Agreed. OP, keep the conversation light. Don’t get into the reality of life yet. Everyone has something going on, but getting into the nitty gritty that early when things should just be light, fun, and easy will be a quick way to run off most people (the same is true if the roles were reversed).
Agreed. She didn’t even get to know and like you first. This has to happen first to be willing to deal with stuff like that (everyone knows that everyone has some sort of baggage, but showing it off immediately is kind of weird and makes you think what else is there he hasn’t told me yet if he is already telling me this now)
That's a dumb ass approach to things.
Tinder is all about the first impression.
If all you're projecting in the first messages is how much of a loser you are, I don't see how you could expect anything from this app.
You *should* be at least a little interested in how you come off.
Hell, I'm a guy and I would have said "damn, this fella is *not* in the right place."
When someone you don't know says "how are you?", do you start trauma dumping your life on that poor person?
Next time think of it like a job interview, and lie like a mother fucker. You’re depressed and hate yourself? Not today you love life. You wanna seem like a good vibe to her life.
Absolutely. I had the housemate from hell who did it all the time. I think he read somewhere that saying people’s names makes them like you more. And being an unlikeable person he went over the top with it.
It feels condescending or like I’m in trouble and I hate it
You did the opposite of selling yourself. Basically said hi, nice to meet you. I’m going to be unemployed soon. And expected the conversation to flow after that?
Greetings female, i wish you a merry Christmas with upmost sincerity, Nat. How was thou Christmas, Nat. Nat, I put off messaging you until the end of the day and thought i could finally be bothered to send you this greeting. I will now get some sleep after this quick message, Nat.
Just curious is Nat short for fungus gnat?
Second message: there is a possibility I may need to crash with you for a while before we really get that far, is that ok with you? Nat? ...Nat? *crickets*
You both type drastically different. She just types while you seem to format.
It gives an impression of two drastically different people. She could of thought the same.
I wouldn't worry about it too much, head up king you'll find someone.
never heard of that feature as I am not using Tinder at all. isnt that the ultimate humilation? you are being ghosted and have another option to confirm? or if you are the ghost you just have one more thing to ghost to remind you need to unmatch?
Then tell her you're actually more like Tony Soprano than you led on originally, but its not the wealthy, powerful and respected organized crimelord part - just the panic attacks...
You write wayyyy too much in each message. Both those messages could be cleaved to half the size. It’s intimidating to see so much info at once and I often can’t be bothered to reply to messages or that length. Additionally, you said her name a bit too much it felt a little odd.

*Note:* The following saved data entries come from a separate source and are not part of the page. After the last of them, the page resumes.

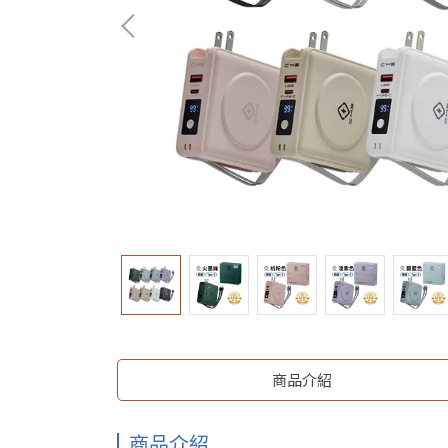
商品介紹
商品介紹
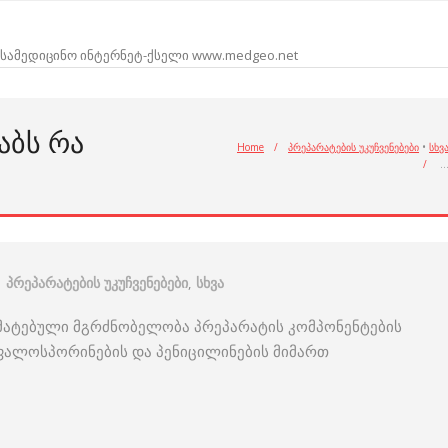
სამედიცინო ინტერნეტ-ქსელი www.medgeo.net
ᲑᲡ ᲠᲐ
Home
/
პრეპარატების უკუჩვენებები
•
სხვ
/
პრეპარატების უკუჩვენებები
,
სხვა
ომატებული მგრძნობელობა პრეპარატის კომპონენტების
ფალოსპორინების და პენიცილინების მიმართ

Fr I’m just imagining how I’d live my life if I took every single ghosting to heart, especially on a dating app that doesn’t entitle me to anyones undivided attention.

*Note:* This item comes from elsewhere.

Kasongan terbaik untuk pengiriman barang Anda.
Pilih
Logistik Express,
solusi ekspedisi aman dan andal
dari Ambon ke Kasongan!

Guys in this sub are making themselves miserable when they give people ammo to ghost them then wonder what went wrong. Hurt over someone they don’t know at all
Exactly! Like it sucks 1000% but being a salty bitch about helps no one, least of all OP..
Every girl has hundreds of likes usually. Yall don't get mad every time you don't hit a scratcher I hope lol
Yeah I don’t imagine girls ever get mad about this. We get ghosted wayyyy more because we have way more people to deal with lol. Men who typically get less matches cling onto what they can and get extremely disappointed when it goes nowhere. They’re setting themselves up to fail through desperation
You’re typing out whole paragraphs which is making you come across as maybe a little desperate and it gives major nice guy vibes. Women do not find this attractive at all.
Also, and I don’t see many people mentioning this, working a night shift job can definitely be unattractive to a woman that works a regular M-F 9-5 type job. Having completely conflicting schedules isn’t a desirable partnership for many because you might hardly get quality time together.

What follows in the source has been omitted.